Indictments filed against Russian intelligence officials by the Justice Department on Friday completely trumped news coverage of the president’s meeting with Queen Elizabeth II.
Media outlets turned their attention away from the royal proceedings at Windsor Castle to focus on the announcement from Deputy Attorney General Rod Rosenstein.
The charges were brought against Russian officials for meddling in the 2016 U.S. election and largely dealt with computer hacks into candidate Hillary Clinton’s emails and Democratic party computer systems.
Officials reportedly posed as a lone Romanian hacker named “Guccifer 2.0” and communicated with an insider regularly in touch with senior members of Trump’s campaign.
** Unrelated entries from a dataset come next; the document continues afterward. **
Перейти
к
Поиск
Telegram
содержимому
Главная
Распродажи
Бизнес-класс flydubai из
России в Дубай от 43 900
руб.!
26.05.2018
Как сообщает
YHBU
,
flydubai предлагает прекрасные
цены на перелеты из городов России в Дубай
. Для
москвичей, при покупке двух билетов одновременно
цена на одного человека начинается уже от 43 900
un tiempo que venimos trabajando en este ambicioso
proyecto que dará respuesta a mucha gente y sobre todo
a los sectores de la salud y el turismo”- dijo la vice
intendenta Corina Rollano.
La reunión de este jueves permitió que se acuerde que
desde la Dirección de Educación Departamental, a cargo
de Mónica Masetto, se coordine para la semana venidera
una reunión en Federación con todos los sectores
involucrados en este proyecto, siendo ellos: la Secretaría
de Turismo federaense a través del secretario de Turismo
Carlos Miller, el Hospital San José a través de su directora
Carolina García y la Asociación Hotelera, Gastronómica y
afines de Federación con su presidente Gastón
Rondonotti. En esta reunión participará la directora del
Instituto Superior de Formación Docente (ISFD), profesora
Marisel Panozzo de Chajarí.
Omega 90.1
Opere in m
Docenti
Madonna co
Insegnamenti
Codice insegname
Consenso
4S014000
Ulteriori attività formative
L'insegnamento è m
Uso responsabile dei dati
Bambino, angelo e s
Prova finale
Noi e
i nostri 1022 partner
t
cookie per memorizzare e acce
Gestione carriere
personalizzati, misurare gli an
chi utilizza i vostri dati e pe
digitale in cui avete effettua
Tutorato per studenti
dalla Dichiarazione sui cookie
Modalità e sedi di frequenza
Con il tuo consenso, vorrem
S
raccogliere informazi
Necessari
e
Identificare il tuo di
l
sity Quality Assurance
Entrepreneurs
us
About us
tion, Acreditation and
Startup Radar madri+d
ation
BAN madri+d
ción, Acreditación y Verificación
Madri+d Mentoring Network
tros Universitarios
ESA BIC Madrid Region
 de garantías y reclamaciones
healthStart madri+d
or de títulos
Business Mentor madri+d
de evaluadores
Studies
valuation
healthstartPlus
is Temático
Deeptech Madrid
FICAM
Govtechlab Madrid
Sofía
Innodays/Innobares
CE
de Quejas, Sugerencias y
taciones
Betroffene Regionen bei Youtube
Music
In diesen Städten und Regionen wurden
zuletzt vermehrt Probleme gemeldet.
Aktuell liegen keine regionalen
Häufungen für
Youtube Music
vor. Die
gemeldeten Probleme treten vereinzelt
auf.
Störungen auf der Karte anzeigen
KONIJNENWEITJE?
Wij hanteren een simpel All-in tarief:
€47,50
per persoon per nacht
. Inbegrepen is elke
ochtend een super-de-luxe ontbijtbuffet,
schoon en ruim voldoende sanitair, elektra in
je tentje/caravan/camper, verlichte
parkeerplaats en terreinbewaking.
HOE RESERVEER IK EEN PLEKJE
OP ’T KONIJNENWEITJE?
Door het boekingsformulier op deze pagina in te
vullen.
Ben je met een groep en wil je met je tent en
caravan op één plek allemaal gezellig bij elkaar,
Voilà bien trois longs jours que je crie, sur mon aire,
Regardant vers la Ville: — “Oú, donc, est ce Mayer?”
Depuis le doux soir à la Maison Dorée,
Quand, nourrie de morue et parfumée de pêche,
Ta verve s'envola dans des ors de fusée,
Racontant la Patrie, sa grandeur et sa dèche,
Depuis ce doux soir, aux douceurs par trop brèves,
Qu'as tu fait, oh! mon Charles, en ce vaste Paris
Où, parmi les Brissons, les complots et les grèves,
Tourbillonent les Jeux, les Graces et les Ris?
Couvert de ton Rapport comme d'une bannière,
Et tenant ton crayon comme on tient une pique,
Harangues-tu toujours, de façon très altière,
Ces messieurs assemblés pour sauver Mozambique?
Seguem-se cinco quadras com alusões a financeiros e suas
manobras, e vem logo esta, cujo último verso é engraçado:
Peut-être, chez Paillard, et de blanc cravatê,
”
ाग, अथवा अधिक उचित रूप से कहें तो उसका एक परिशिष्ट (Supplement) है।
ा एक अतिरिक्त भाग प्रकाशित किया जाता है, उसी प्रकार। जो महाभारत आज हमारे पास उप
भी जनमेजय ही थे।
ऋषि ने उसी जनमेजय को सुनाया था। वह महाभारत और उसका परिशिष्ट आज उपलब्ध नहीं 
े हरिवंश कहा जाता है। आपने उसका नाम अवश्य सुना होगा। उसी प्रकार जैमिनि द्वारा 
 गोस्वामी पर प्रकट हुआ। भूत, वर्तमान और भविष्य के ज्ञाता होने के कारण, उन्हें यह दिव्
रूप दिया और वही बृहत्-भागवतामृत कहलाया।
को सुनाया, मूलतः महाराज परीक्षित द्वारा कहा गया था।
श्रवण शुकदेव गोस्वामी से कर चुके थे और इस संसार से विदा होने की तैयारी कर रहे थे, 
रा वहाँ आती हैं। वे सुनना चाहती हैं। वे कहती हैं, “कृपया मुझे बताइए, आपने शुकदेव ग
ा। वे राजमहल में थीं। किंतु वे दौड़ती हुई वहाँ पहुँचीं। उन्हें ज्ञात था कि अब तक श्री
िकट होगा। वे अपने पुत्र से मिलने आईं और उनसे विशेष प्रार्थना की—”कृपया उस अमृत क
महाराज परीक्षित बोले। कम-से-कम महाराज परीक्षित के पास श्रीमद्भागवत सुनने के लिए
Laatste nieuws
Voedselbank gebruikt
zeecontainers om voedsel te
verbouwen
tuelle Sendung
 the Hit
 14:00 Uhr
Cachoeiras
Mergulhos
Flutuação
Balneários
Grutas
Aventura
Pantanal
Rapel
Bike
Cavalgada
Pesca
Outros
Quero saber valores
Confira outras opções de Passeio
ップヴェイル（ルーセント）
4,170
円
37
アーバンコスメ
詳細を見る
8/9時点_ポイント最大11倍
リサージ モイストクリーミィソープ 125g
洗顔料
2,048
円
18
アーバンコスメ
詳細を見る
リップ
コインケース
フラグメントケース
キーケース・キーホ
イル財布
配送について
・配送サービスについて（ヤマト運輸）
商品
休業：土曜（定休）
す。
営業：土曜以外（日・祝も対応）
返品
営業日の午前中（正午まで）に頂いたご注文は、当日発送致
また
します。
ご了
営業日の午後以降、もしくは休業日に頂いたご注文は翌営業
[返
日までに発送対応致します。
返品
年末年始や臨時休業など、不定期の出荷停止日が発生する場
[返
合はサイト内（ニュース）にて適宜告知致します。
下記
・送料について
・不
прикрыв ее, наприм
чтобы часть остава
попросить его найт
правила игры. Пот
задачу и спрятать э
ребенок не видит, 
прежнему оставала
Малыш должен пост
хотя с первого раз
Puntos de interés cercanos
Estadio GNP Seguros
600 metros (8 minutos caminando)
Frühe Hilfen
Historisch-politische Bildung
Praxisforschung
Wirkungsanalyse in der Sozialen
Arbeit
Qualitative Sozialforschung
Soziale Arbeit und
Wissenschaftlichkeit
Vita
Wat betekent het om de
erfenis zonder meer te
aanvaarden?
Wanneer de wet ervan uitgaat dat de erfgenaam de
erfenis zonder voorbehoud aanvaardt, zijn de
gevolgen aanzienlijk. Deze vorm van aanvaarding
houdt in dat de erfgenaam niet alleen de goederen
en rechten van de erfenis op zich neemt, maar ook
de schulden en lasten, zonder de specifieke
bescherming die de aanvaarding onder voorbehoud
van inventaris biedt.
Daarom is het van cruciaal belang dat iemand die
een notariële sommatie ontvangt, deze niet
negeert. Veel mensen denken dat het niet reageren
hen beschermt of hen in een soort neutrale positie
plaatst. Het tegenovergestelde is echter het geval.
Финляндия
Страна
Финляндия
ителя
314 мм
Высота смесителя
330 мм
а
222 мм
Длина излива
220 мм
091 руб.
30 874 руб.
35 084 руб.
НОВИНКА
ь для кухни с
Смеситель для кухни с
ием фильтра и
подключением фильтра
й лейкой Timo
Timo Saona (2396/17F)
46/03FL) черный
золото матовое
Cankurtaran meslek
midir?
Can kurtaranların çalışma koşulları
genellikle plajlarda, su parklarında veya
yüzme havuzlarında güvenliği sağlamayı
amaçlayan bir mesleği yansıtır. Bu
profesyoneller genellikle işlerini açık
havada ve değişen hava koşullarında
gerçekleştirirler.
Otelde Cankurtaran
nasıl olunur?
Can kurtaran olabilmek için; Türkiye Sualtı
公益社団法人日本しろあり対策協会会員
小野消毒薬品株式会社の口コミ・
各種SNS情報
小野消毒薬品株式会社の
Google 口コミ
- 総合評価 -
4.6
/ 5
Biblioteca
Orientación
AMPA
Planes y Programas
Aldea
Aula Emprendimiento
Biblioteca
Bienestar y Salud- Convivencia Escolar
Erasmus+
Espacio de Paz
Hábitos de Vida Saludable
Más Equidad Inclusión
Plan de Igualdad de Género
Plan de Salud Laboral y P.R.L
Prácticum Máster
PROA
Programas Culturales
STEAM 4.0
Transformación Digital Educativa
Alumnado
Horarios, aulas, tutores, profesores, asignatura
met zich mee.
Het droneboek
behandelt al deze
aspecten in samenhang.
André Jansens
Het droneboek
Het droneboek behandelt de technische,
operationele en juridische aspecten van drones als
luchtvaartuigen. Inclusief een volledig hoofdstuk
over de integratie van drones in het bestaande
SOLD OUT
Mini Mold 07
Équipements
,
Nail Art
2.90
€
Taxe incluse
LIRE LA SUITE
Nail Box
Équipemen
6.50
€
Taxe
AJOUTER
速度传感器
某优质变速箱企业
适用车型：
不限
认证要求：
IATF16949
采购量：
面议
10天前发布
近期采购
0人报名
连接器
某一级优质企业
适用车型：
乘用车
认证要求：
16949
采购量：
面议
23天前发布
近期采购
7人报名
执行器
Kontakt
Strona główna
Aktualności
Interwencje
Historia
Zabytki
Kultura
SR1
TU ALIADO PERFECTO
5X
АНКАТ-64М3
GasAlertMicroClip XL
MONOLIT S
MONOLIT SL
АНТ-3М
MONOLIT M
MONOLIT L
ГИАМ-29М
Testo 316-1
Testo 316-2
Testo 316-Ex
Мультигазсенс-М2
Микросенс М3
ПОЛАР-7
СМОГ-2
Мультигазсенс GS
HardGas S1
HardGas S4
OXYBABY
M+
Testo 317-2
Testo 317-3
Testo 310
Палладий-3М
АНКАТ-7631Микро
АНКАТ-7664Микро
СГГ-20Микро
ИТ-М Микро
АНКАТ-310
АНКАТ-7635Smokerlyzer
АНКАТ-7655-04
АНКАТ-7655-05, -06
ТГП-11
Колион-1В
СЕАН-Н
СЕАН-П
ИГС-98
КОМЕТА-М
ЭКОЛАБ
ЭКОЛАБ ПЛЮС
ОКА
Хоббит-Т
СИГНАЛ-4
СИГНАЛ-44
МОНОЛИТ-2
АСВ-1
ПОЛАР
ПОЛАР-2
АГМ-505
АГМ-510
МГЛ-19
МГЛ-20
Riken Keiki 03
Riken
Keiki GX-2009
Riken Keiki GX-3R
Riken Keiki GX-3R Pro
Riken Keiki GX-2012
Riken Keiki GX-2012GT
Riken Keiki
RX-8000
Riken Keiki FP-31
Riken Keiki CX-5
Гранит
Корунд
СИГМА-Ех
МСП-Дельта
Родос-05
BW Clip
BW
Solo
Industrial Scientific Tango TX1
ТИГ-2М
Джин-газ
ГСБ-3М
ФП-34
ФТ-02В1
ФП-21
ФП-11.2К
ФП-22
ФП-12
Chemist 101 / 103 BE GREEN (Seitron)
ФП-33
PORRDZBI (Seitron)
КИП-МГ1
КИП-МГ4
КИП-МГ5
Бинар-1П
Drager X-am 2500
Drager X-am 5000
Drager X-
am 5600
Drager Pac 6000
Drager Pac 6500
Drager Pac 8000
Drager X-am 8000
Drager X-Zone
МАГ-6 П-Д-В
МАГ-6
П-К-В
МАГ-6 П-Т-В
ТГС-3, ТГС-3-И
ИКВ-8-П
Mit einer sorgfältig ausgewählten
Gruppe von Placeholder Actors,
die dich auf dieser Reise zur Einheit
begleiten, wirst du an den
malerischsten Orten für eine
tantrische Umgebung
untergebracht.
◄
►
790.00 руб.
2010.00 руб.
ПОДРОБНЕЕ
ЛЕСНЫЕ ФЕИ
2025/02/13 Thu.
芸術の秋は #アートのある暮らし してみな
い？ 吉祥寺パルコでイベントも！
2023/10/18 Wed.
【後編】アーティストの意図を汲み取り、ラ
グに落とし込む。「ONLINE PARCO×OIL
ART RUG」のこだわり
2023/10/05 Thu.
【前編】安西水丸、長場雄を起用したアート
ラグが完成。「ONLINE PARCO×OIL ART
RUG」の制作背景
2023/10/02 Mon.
Roger Stone, a Trump ally, is widely thought to be the person who gave information to hurt Clinton’s run for president.
These indictments could also put U.S. congressional candidate in hot water for reaching out to Guccifer 2.0 to obtain documents related to Trump’s Democratic adversary in the election.
Charges claim that they were sent 2.5 gigabytes of data “stolen from the DCCC to a then-registered state lobbyist and online source of political news.”
The documents do not specifically name the candidate or reveal if they are currently serving in Congress.
“The timing is a function of the collection of the facts, the evidence, the law and a determination that it was sufficient to present the indictment at this time,” Rosenstein said Friday according to The Seattle Times.
The charges filed by the Justice Department also arrived three days before President Trump’s one-on-one meeting with Russian President Vladimir Putin in Helsinki. Rosenstein reportedly told Trump about the indictments earlier in the week but didn’t to reveal the president’s response.
Trump has always wanted a harmonious relationship with Putin and shared his view during his European trip for the NATO summit.
“He’s been very nice to me the times I’ve met him. I’ve been nice to him. He’s a competitor. You know, somebody was saying, ‘Is he an enemy?’ No, he’s not my enemy. ‘Is he a friend?’ No, I don’t know him well enough,” he said Thursday following the summit Mic Network reports.
He added, “But the couple of times that I’ve gotten to meet him, we got along very well. You saw that.”
The Department of Justice is also claiming that the Russian hackers tried to penetrate email accounts used by Clinton’s office in 2016. The attempted breach followed a news conference in July 2016 where Trump said to Russia “I hope you’re able to find the 30,000 emails that are missing.”